Report on the Environment
Other Human Exposure and Health Topics
What You Can Do
What are the trends in health status in the U.S.?
An overarching goal of public health agencies is to increase quality and years of healthy life and to eliminate health disparities. Tracking historical trends in general health status can help identify where interventions have improved the health of a population or where interventions may be needed (e.g., exploring causative factors and preventive measures). For example, a key concern for EPA is what possible environmental exposures could be contributing to the diseases or conditions that are the leading causes of death in the U.S.

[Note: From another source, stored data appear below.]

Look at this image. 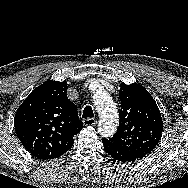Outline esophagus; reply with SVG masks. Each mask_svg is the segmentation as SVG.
I'll use <instances>...</instances> for the list:
<instances>
[{"label":"esophagus","mask_w":188,"mask_h":188,"mask_svg":"<svg viewBox=\"0 0 188 188\" xmlns=\"http://www.w3.org/2000/svg\"><path fill=\"white\" fill-rule=\"evenodd\" d=\"M85 126H95L97 124V119L95 118H86L83 120Z\"/></svg>","instance_id":"34e87169"}]
</instances>
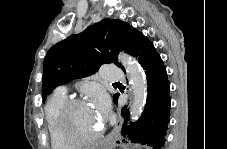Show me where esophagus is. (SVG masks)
I'll return each instance as SVG.
<instances>
[{"instance_id": "obj_1", "label": "esophagus", "mask_w": 227, "mask_h": 149, "mask_svg": "<svg viewBox=\"0 0 227 149\" xmlns=\"http://www.w3.org/2000/svg\"><path fill=\"white\" fill-rule=\"evenodd\" d=\"M122 123H123V118L119 117L115 124V127L112 130V132L110 133V135L108 137H104L103 140L100 141V144L101 145H110L111 142L114 141V138L120 133Z\"/></svg>"}]
</instances>
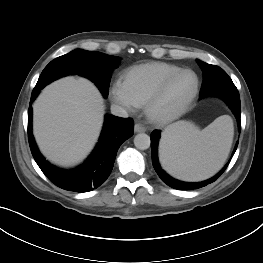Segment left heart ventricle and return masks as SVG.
<instances>
[{
	"label": "left heart ventricle",
	"instance_id": "left-heart-ventricle-1",
	"mask_svg": "<svg viewBox=\"0 0 263 263\" xmlns=\"http://www.w3.org/2000/svg\"><path fill=\"white\" fill-rule=\"evenodd\" d=\"M195 76L186 72L174 79L157 105L159 113H166L180 106L192 93Z\"/></svg>",
	"mask_w": 263,
	"mask_h": 263
}]
</instances>
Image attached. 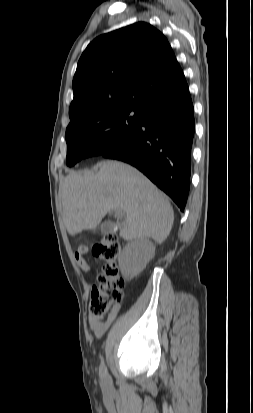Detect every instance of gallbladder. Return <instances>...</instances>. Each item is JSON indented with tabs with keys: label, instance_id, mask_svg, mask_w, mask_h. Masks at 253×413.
I'll use <instances>...</instances> for the list:
<instances>
[{
	"label": "gallbladder",
	"instance_id": "gallbladder-1",
	"mask_svg": "<svg viewBox=\"0 0 253 413\" xmlns=\"http://www.w3.org/2000/svg\"><path fill=\"white\" fill-rule=\"evenodd\" d=\"M115 230V225L111 221H105L100 225V231L103 234L111 233L114 232Z\"/></svg>",
	"mask_w": 253,
	"mask_h": 413
}]
</instances>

The topics covered under this question are broad and not intended to represent specific diseases or conditions related to the environment. Environmental contaminants from air, water, and land can influence the overall health of a nation. As described in the "Human Health Chapter Introduction", however, many factors other than the environment influence the health of a population, such as socio-demographic attributes, behavioral and genetic risk factors, level of preventive care, and quality of and access to health care. Though no consensus exists on the relative contribution of environmental exposures, tracking overall health in the U.S. provides important context for the next section of this chapter, which examines specific acute and chronic diseases and conditions that may be linked more specifically with exposures to environmental contaminants.

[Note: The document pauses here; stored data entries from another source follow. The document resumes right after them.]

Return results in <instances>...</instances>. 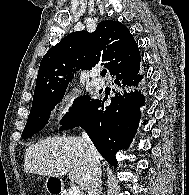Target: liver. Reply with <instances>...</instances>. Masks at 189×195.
I'll return each instance as SVG.
<instances>
[{
  "instance_id": "liver-1",
  "label": "liver",
  "mask_w": 189,
  "mask_h": 195,
  "mask_svg": "<svg viewBox=\"0 0 189 195\" xmlns=\"http://www.w3.org/2000/svg\"><path fill=\"white\" fill-rule=\"evenodd\" d=\"M87 144L82 137H48L29 146L24 171L59 178L68 173L71 182L86 190L89 179ZM101 160V156L99 155Z\"/></svg>"
}]
</instances>
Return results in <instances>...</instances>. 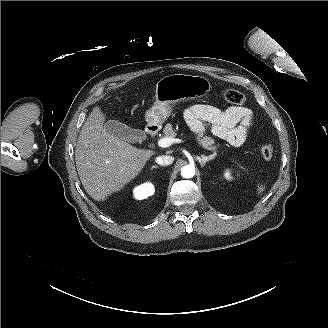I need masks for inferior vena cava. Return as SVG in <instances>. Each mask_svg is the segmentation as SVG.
Here are the masks:
<instances>
[{"label": "inferior vena cava", "instance_id": "1", "mask_svg": "<svg viewBox=\"0 0 328 328\" xmlns=\"http://www.w3.org/2000/svg\"><path fill=\"white\" fill-rule=\"evenodd\" d=\"M173 161H174V158L169 155H162V156H158L156 158V163H158L162 166H168V165L172 164Z\"/></svg>", "mask_w": 328, "mask_h": 328}]
</instances>
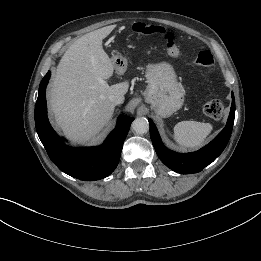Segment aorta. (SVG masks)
Instances as JSON below:
<instances>
[{
	"label": "aorta",
	"instance_id": "1",
	"mask_svg": "<svg viewBox=\"0 0 261 261\" xmlns=\"http://www.w3.org/2000/svg\"><path fill=\"white\" fill-rule=\"evenodd\" d=\"M132 129L136 134H145L149 131V123L146 118H136L132 123Z\"/></svg>",
	"mask_w": 261,
	"mask_h": 261
}]
</instances>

As defined by the World Health Organization, health is a state of complete physical, mental, and social well-being, and not the mere absence of disease or infirmity.16 The health status of a population can be measured by a wide range of factors: birth and death rates, life expectancy, quality of life, morbidity from specific diseases, risk factors, use of ambulatory care and inpatient care, accessibility of health personnel and facilities, financing of health care, health insurance coverage, and many other factors.17
While no single set of measures can completely characterize the health of a large and diverse population, CDC and other health agencies worldwide consistently have viewed life expectancy and mortality data as indicators of overall population health because they represent the cumulative effects of social and physical environmental factors, behavioral and genetic risk factors, and the level and quality of health care. These data include the leading causes of mortality (among both infants and the general population), which provide a broad perspective on the diseases and conditions that are having the greatest impact on the nation’s health. Infant mortality is a particularly useful measure of health status, because it indicates both the current health status of the population and predicts the health of the next generation.18 It reflects the overall state of maternal health as well as the quality and accessibility of primary health care available to pregnant women and infants.

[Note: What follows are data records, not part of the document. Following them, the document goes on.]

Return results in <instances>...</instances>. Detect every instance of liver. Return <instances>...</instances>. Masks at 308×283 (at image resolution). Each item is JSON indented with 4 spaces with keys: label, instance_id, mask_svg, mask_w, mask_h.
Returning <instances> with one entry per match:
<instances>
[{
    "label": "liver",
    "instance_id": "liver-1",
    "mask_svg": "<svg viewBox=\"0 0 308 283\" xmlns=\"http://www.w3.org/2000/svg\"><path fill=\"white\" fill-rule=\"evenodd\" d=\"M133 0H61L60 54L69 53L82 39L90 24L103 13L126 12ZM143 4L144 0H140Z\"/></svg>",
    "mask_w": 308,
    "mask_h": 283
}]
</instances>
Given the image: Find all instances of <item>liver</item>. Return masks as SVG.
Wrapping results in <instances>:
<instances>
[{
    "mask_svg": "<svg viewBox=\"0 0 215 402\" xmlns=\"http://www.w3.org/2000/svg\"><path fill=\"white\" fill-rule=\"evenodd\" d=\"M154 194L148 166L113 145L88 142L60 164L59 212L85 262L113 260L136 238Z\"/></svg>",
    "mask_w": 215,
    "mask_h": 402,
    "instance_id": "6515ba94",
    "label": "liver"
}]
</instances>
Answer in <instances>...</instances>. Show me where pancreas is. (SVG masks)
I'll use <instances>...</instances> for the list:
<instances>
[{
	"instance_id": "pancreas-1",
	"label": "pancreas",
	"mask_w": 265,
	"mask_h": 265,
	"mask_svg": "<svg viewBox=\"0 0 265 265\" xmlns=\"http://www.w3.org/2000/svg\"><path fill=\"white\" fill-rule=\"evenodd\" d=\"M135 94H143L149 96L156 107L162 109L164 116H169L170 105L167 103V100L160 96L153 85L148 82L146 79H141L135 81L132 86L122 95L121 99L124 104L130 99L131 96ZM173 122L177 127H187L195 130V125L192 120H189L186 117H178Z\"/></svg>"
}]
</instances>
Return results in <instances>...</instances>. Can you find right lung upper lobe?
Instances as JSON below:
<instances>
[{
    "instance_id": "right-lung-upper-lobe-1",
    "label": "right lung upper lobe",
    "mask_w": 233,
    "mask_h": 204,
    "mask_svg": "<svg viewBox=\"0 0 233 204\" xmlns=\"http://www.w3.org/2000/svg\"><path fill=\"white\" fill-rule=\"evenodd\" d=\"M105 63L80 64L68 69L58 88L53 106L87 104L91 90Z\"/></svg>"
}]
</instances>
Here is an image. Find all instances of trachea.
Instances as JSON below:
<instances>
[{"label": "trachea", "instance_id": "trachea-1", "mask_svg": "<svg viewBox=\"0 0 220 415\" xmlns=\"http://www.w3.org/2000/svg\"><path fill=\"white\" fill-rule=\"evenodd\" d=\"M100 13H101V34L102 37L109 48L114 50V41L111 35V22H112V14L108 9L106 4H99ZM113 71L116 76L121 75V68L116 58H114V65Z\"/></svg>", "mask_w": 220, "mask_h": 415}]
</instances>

Tracking health status using such indicators provides information on changing or emerging trends. At the beginning of the 20th century, the population of the U.S. was characterized by a low standard of living, poor hygiene, and poor nutrition; communicable diseases and acute conditions were major causes of most premature deaths. Over the course of the century, public health measures such as improved sanitation and drinking water treatment led to a dramatic decrease in deaths due to infectious diseases and a marked increase in life expectancy. As the population has aged, chronic diseases such as heart disease and cancer have become the leading causes of death.19 These diseases may require a different approach to prevention, detection, and treatment compared to the infectious and acute illnesses more common in the past.